*** Opening of RECORDED INFORMATION ***
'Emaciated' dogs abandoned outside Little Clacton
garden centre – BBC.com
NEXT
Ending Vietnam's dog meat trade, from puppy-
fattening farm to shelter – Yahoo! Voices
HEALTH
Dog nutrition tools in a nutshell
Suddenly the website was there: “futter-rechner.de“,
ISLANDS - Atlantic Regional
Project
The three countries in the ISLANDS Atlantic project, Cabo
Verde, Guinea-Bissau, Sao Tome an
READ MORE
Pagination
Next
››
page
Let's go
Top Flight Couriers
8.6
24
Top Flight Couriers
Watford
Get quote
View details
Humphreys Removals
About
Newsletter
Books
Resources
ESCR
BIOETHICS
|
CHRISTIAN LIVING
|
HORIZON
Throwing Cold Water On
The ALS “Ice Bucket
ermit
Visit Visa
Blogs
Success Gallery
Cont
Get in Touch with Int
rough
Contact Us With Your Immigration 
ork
*** Close of RECORDED INFORMATION ***
*** Opening of RECORDED INFORMATION ***
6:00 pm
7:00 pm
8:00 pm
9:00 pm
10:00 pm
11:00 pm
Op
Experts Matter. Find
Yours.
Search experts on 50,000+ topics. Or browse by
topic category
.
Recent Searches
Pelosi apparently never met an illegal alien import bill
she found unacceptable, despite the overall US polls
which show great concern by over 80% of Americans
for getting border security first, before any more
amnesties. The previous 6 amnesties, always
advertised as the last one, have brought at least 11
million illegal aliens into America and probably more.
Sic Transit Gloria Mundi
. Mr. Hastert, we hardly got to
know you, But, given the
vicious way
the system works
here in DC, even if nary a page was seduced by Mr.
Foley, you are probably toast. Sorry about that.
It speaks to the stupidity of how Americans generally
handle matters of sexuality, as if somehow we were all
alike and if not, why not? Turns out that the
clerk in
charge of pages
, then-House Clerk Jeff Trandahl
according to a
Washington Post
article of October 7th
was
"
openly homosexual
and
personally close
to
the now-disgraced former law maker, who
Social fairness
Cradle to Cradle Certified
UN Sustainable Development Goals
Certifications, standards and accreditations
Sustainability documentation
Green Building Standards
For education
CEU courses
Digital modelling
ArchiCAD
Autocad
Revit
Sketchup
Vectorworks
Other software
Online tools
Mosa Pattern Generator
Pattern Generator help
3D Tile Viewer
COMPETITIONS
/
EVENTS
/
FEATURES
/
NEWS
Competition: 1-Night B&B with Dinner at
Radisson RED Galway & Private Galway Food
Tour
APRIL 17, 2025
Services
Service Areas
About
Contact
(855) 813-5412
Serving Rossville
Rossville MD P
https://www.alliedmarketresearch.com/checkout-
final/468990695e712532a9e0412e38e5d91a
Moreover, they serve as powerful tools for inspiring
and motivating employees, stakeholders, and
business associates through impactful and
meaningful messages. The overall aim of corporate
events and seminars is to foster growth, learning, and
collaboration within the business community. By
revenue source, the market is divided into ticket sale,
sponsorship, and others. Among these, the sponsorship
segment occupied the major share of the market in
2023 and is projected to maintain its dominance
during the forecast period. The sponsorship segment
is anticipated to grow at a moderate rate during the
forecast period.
*** Close of RECORDED INFORMATION ***
YOUR INSTRUCTIONS » Line by line, count how many lines of the entries contain the word "Pattern", and give only that number.

TASK RESPONSE » 2